Extended Data Fig. 4 Identification of functional variants associated with skin pigmentation near OCA2.

(a) SNP rs6497271 is in a melanocyte-specific enhancer. Blue tracks indicate DNase-Seq, ATAC-Seq, and ChIP-Seq data from melanocytes; orange tracks indicate ChIP-Seq data from melanoma (501-mel) cells; green tracks indicate DNase-Seq data from ENCODE cell lines. E1-E4, enhancers. The plotted region is chr15: 28,335,146-28,385,146 (hg19). (b) MPRA and LRA reveals that rs4778242 significantly affects the enhancer activity of E1 in MNT-1 and WM88 cells. MPRA (n = 3), LRA (n = 9). (c) MPRA showed that rs6497271 affects the enhancer activity of E2 in MNT-1 and WM88 cells (n = 3). (d) MPRA shows that rs7495989 affects the enhancer activity of E3 in MNT-1 and WM88 cells (n = 3). (e) MPRA and LRA reveals that rs4778141 affects the enhancer activity of E4 in MNT-1 and WM88 cells.

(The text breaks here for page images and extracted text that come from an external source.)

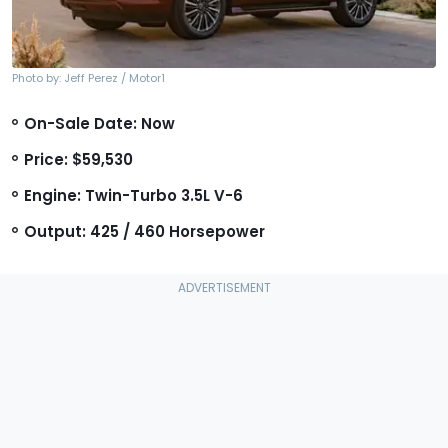
Photo by: Jeff Perez / Motor1
On-Sale Date: Now
Price: $59,530
Engine: Twin-Turbo 3.5L V-6
Output: 425 / 460 Horsepower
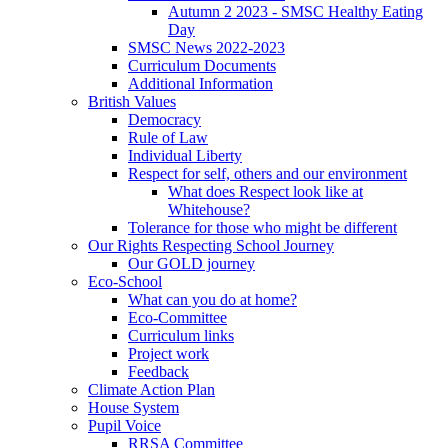
Autumn 2 2023 - SMSC Healthy Eating
Day
SMSC News 2022-2023
Curriculum Documents
Additional Information
British Values
Democracy
Rule of Law
Individual Liberty
Respect for self, others and our environment
What does Respect look like at
Whitehouse?
Tolerance for those who might be different
Our Rights Respecting School Journey
Our GOLD journey
Eco-School
What can you do at home?
Eco-Committee
Curriculum links
Project work
Feedback
Climate Action Plan
House System
Pupil Voice
RRSA Committee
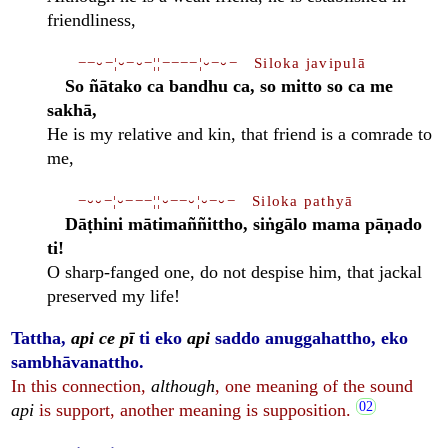
friendliness,
−−⏑−¦⏑−⏑−¦¦−−−−¦⏑−⏑− Siloka javipulā
So ñātako ca bandhu ca, so mitto so ca me
sakhā,
He is my relative and kin, that friend is a comrade to
me,
−⏑⏑−¦⏑−−−¦¦⏑−−⏑¦⏑−⏑− Siloka pathyā
Dāṭhini mātimaññittho, siṅgālo mama pāṇado
ti!
O sharp-fanged one, do not despise him, that jackal
preserved my life!
Tattha,
api ce pī
ti eko
api
saddo anuggahattho, eko
sambhāvanattho.
In this connection,
although
, one meaning of the sound
api
is support, another meaning is supposition.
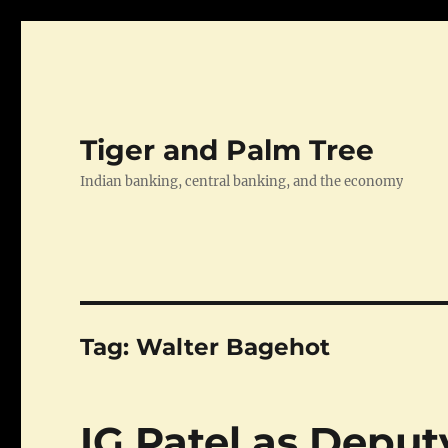
Tiger and Palm Tree
Indian banking, central banking, and the economy
Tag:
Walter Bagehot
IG Patel as Depu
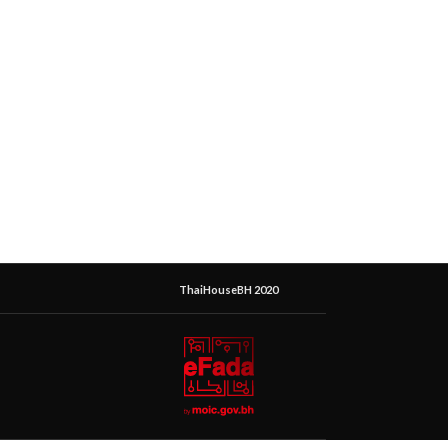
ThaiHouseBH 2020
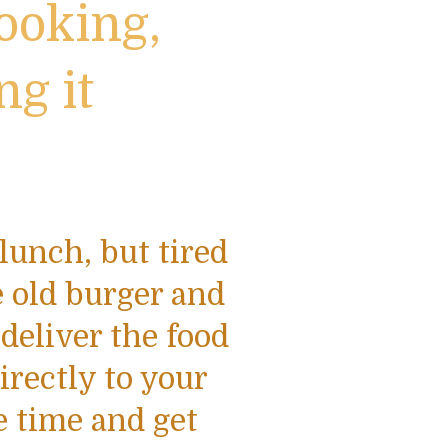
ooking,
ng it
lunch, but tired
 old burger and
 deliver the food
irectly to your
e time and get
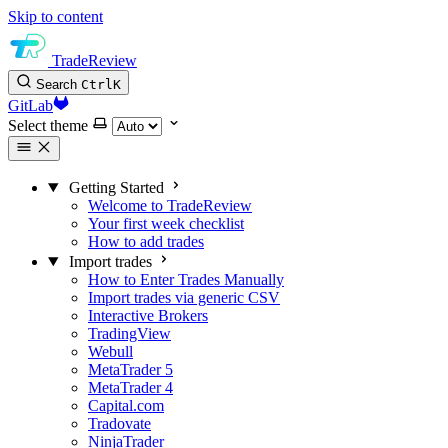
Skip to content
TradeReview
Search
Ctrl
K
GitLab
Select theme
Getting Started
Welcome to TradeReview
Your first week checklist
How to add trades
Import trades
How to Enter Trades Manually
Import trades via generic CSV
Interactive Brokers
TradingView
Webull
MetaTrader 5
MetaTrader 4
Capital.com
Tradovate
NinjaTrader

MPRA (n = 3), LRA (MNT-1, n = 9; WM88, n = 6). (f) rs6497271 overlaps transcription factor binding sites. Left panel shows rs6497271 disrupts the binding motif of LEF1 and SOX10. Right panel shows that rs6497271 overlaps ChIP-seq peaks from Cistrome database103. LRA data are presented as mean ± SEM, tested with two-tailed paired t-tests. MPRA p-values are estimated with a random effects model for mpralm and paired t-tests with multiple testing adjustments. For MPRA boxplots, central lines are median, with boxes extending from the 25th to the 75th percentiles. Whiskers further extend by ±1.5 times the interquartile range from the limits of each box.

Source data

Extended Data Fig. 5 Identification of functional variants near MITF related to skin pigmentation in the San.

(a) A Plot showing functional Di-SNP rs111969762 is in a melanocyte-specific regulatory region. Blue tracks indicate DNase-Seq, ATAC-Seq, and ChIP-Seq from melanocytes; orange tracks indicate ChIP-Seq from melanoma (501-mel) cells; green tracks indicate DNase-Seq from ENCODE cell lines. E1-E2, enhancers. (b) MPRA showed that rs111969762 affects enhancer activity in WM88 cells (n = 3). (c) MPRA shows that rs7430957 impacts enhancer activity in WM88 cells (n = 3). (d) LRA shows that rs7430957 does not significantly alter the activity of the E2 enhancer near MITF. P values were estimated by two-tailed paired t-tests, MNT-1(n = 6), WM88 (n = 11). Data were presented as mean ± SEM. ns p > 0.05. (e) rs111969762 overlaps transcription factor binding sites. Left panel showed rs6497271 disrupts the binding motif of FOXP3. Right panel showed that rs111969762 overlaps ChIP-seq peaks from the Cistrome database103. MPRA p-values were estimated with a random effects model for mpralm and paired t-tests with multiple testing adjustments. For MPRA boxplots, central lines are median, with boxes extending from the 25th to the 75th percentiles. Whiskers further extend by ±1.5 times the interquartile range from the limits of each box.

Source data

Extended Data Fig. 6 Functional testing of Di-SNPs near LEF1.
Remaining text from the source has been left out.